Debt investment
That is, you lend money to others (companies) and they give you fixed interest. No matter how much money they make from their investment, how much money they lose has nothing to do with how much money they pay you back. If the company goes bankrupt, they will return the money to the borrower (bondholder) at the time of settlement. Of course, there are several types of debt investment. Generally, the creditor with the lowest interest rate is the first person to be repaid when the company goes bankrupt. Some creditor investors can't get any money even if they go bankrupt (in this case, there is no money for the creditor with priority), but the interest of such creditor investors is higher because they bear higher risks.
property rights
Is that your investment accounts for the shares of the company or this project. Let's take a simple example. You and your classmates have opened a store, 10000 yuan (that is, you account for 50% of the store). When the business is profitable 10 yuan, you get 5 yuan. When the enterprise loses $65,438+00, you post $5 (this post does not mean that you take $5 out of your pocket and your investment of $65,438+00,000 becomes $9,995). The company went bankrupt, and it was only worth 5000 in the end. You can only get 2500 if you take it. Of course, if you invest in a listed company, you can get dividends in addition to dividends. In accounting, the amount of dividends you get will be used to subtract your total investment (for example, if you invest 10000 RMB, if you give you 50 RMB, your investment will be 9950 RMB).
capital investment
There are many kinds of funds, depending on different investment purposes and investment groups.
But generally speaking, funds gather investors' money (pool of funds, pool of funds), and then fund managers invest these money in different assets through their own investment analysis, market forecast and stock selection.

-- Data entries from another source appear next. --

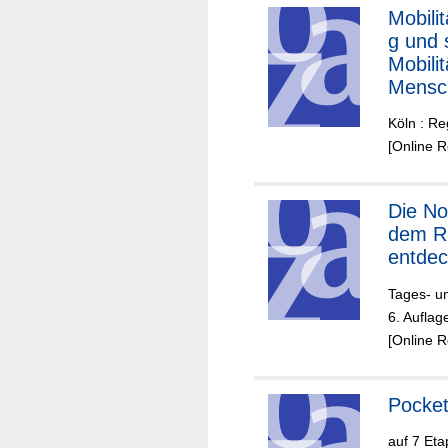
Mobili
g und 
Mobilit
Mensch
Gemein
Köln : Re
[Online 
Die Nordeifel mit
dem R
entde
Tages- u
6. Aufla
[Online 
Pocket
auf 7 Et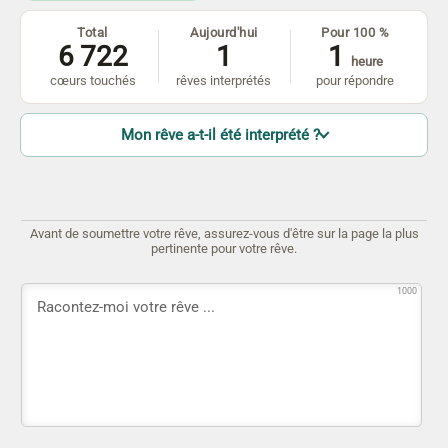
Total
Aujourd'hui
Pour 100 %
6 722
1
1
heure
cœurs touchés
rêves interprétés
pour répondre
Mon rêve a-t-il été interprété ?
Avant de soumettre votre rêve, assurez-vous d'être sur la page la plus
pertinente pour votre rêve.
1000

General foundations not only invest in stocks (stocks are divided into many categories, such as small companies, large companies, non-dividends, dividends, stock indexes, etc. , each has its own characteristics), but also invest in bonds, cash, real estate and the like to remove avoidable risks and resist risks.
Funds are divided into open &; Closed, one can be traded in the secondary market, and the other can't. There are active and passive fund investment strategies. Passive type does not need skills, just buy a stock index, also known as (buy&; Holding strategy). Fund managers are generally more active, which is the main way for them to make money through this strategy. Initiative means that they try to make their fund investment return higher than the market (that is, the return of the stock index), which is often difficult.
It contains a lot of content, and I think it should be enough to answer your question. Some places don't express very China culture, because I studied finance abroad.